Trevor Bradley: One of the ways we aim to protect investor's capital is by spotting where there are excesses in the markets. Particularly those excesses come out as a mania and then get on the other side of that mania so that when things go down we have assets, which rise in value. Over the years, we've managed to navigate through the dot com bust, the GFC and what we fear now is that we're coming out of an environment where yields have been very, very low and will rise. That poses a threat to both bond valuations and equity valuations such that they could move down in a correlated fashion. That's essentially the challenge on risk at the moment.

Jason Hazell: So you're much more on the fear side than the greed side. Is that fair to say?

Trevor Bradley: Yeah, we think of individuals as being born with elements of both fear and greed. I think that it's fair to say the investor's that are attracted to Ruffer are more fearful of losing their money as Alex has indicated than they show greed in respect of returns. But, obviously we want to both protect their capital and see it grow over the long term as well.

Jason Hazell: Well Alex if you can just pick up on that, how's the portfolio currently positioned given what Trevor's just said about the market environment?

Alex Lennard: What we're trying to do is never aim to be entirely right. We're always trying to consider all outcomes that are possible to us. As Trevor said, we are of the view that we are coming towards the end of a mania at a moment so broadly speaking we are more fearfully oriented than we are greedily oriented. That to our mind is very much informed by the fact that the problems of the GFC are still unresolved. There's too much debt in the world and not enough growth to see it paid back. Ultimately, we think that the way that this debt gets paid up back is it gets defaulted on via means of inflation whereby inflation runs ahead of the prevailing rate of interest for a prolonged period of time. This is unlikely to be good for most asset classes and the way we protect against that in the long term is through a portfolio of inflation linked government bonds in the UK, the USA and Canada.

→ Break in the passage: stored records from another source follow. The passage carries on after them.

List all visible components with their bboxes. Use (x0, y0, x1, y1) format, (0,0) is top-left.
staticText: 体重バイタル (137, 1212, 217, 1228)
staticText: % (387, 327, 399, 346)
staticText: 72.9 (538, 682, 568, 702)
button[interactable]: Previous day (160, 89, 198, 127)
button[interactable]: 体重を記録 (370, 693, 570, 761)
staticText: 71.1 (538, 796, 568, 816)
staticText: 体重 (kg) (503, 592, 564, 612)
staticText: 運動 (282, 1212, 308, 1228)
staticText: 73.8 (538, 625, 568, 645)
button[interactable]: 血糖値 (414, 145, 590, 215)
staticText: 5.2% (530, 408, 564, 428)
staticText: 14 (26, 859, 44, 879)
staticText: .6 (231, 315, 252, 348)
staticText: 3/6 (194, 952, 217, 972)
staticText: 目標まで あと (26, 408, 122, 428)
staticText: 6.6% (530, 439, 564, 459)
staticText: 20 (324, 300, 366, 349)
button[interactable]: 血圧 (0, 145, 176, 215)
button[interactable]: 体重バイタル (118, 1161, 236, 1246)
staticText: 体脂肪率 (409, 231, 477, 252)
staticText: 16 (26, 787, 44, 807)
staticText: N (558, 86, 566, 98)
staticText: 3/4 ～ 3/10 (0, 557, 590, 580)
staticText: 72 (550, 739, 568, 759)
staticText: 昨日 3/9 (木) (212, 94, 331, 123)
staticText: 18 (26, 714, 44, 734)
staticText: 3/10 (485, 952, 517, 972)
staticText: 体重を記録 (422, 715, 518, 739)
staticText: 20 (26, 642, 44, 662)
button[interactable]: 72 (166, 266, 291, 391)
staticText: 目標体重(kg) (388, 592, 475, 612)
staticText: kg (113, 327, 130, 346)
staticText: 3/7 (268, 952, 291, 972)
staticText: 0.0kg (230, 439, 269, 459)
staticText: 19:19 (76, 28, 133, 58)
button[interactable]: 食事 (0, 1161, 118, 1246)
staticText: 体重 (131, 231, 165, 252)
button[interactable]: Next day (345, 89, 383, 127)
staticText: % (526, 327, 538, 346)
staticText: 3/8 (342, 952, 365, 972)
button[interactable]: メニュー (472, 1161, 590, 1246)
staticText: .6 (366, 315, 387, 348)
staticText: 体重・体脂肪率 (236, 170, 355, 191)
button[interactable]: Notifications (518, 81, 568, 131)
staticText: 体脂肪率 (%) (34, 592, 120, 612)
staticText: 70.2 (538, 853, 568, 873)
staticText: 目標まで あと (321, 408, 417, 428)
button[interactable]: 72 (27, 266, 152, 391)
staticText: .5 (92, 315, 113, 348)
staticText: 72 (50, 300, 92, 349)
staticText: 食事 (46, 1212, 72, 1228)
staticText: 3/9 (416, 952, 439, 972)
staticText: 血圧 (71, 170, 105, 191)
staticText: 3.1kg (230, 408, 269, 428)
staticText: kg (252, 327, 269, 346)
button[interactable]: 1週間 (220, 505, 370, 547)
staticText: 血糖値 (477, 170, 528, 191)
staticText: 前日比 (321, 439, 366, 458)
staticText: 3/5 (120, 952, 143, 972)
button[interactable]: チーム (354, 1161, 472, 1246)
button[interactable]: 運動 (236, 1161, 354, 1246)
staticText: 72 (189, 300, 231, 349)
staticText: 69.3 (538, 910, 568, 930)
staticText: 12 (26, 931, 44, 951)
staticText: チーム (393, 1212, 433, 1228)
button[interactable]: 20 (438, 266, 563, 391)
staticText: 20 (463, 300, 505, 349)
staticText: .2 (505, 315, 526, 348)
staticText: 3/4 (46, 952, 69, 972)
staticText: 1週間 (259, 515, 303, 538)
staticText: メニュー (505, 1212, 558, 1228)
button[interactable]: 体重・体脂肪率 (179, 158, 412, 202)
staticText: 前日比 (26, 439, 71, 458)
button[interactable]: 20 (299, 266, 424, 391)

In the meantime, we try and capture growth opportunities through equities particularly those that are geared into economic recovery so things like financials and bank stocks and commodity stocks that if the world does prove strong enough to withstand higher interest rates and have a benign deleveraging of sorts, we're able to capture those growth opportunities and we pair both of those investments in the very short term with slightly more esoteric investments. As Trevor hinted at we're worried that you might have a correlated fall in most asset classes, so looking at things that could potentially be anti-assets would play an important protective role in the portfolio so credit default swaps and options that benefit from rising volatility in both equities and bond markets are a way that we add that anti-asset.

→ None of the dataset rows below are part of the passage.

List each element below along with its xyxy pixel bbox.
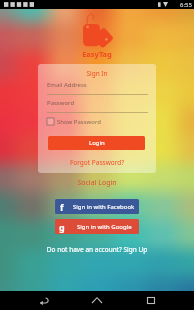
- button[interactable]: f: [55, 199, 139, 214]
- button[interactable]: Password: [47, 99, 148, 113]
- staticText: Sign in with Facebook: [73, 203, 135, 211]
- staticText: Show Password: [57, 118, 101, 126]
- button[interactable]: Forgot Password?: [38, 158, 156, 167]
- staticText: g: [59, 221, 65, 233]
- staticText: 6:55: [180, 1, 192, 9]
- button[interactable]: Do not have an account? Sign Up: [0, 245, 194, 254]
- button[interactable]: g: [55, 219, 139, 234]
- staticText: Password: [47, 99, 75, 107]
- button[interactable]: Show Password: [47, 117, 101, 126]
- staticText: Email Address: [47, 81, 87, 89]
- staticText: Social Login: [0, 178, 194, 188]
- button[interactable]: Login: [48, 136, 145, 150]
- staticText: Login: [89, 139, 105, 147]
- button[interactable]: Email Address: [47, 81, 148, 95]
- button[interactable]: Recents: [141, 291, 161, 310]
- staticText: f: [60, 201, 64, 213]
- staticText: Sign in with Google: [77, 223, 132, 231]
- staticText: EasyTag: [0, 49, 194, 59]
- staticText: Sign In: [38, 69, 156, 78]
- button[interactable]: Home: [87, 291, 107, 310]
- button[interactable]: Back: [34, 291, 54, 310]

Jason Hazell: Trevor, just one last question. How late do you think we are in this cycle and what are the key indicators that you're looking at, at the moment to give you that indication that we're getting late towards the cycle?

Trevor Bradley: It's a difficult question, how late? We're definitly late in the cycle. If you look at what happened beginning of last month, in February, that could have been the end and obviously we don't want to be too late, which is why we're always guarding against these things. What we've seen is that market's recovered but the rise in volatility that we saw earlier in February and the sharp fall in equity markets before that recovery was suggestive of us that we are quite near that late point in the cycle.

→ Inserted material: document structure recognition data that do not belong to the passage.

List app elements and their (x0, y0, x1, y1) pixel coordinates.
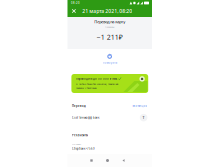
staticText: −1 211₽ (97, 32, 123, 42)
button[interactable]: повторить (68, 52, 152, 66)
staticText: квитанция (132, 104, 147, 108)
staticText: 21 марта 2021, 08:20 (82, 8, 132, 14)
staticText: Переводите до 50 000 ₽/мес (76, 77, 117, 80)
staticText: В любые банки без комиссии, подключив (76, 82, 118, 86)
staticText: На карту (72, 142, 81, 146)
button[interactable]: Home (100, 154, 116, 167)
staticText: Переводы (105, 25, 115, 28)
button[interactable]: Close (70, 7, 78, 15)
staticText: 08:20 (71, 1, 80, 5)
button[interactable]: Back (116, 154, 132, 167)
staticText: Реквизиты (72, 133, 88, 137)
button[interactable]: квитанция (132, 104, 147, 108)
button[interactable]: Recent apps (84, 154, 100, 167)
button[interactable]: Переводите до 50 000 ₽/мес (71, 74, 148, 93)
staticText: Т (143, 115, 145, 120)
staticText: повторить (103, 61, 117, 64)
staticText: Перевод на карту (94, 19, 125, 24)
staticText: Сбербанк •7569 (72, 147, 95, 150)
staticText: Счет Тинькофф Банк (72, 116, 99, 119)
staticText: Перевод (72, 104, 86, 108)
staticText: подписку СберПрайм (76, 86, 97, 90)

In a way, what we've seen in the last month is a little bit like how Bear Stearns went bust ahead of Lehmans. Is it a sign on the pathway to a sharper fall in equity markets? We fear it could be, which is why we have the protection, which Alex outlined, but if it takes some while we want to be generating positive returns, which is why we still have around 40 per cent in equities in very sensitive stocks to growth, as Alex illustrated.

Jason Hazell: Well many thanks for your time today.

Alex Lennard: Thank you for having us.

Trevor Bradley: It's a pleasure.

Jason Hazell: And, thank you for joining us.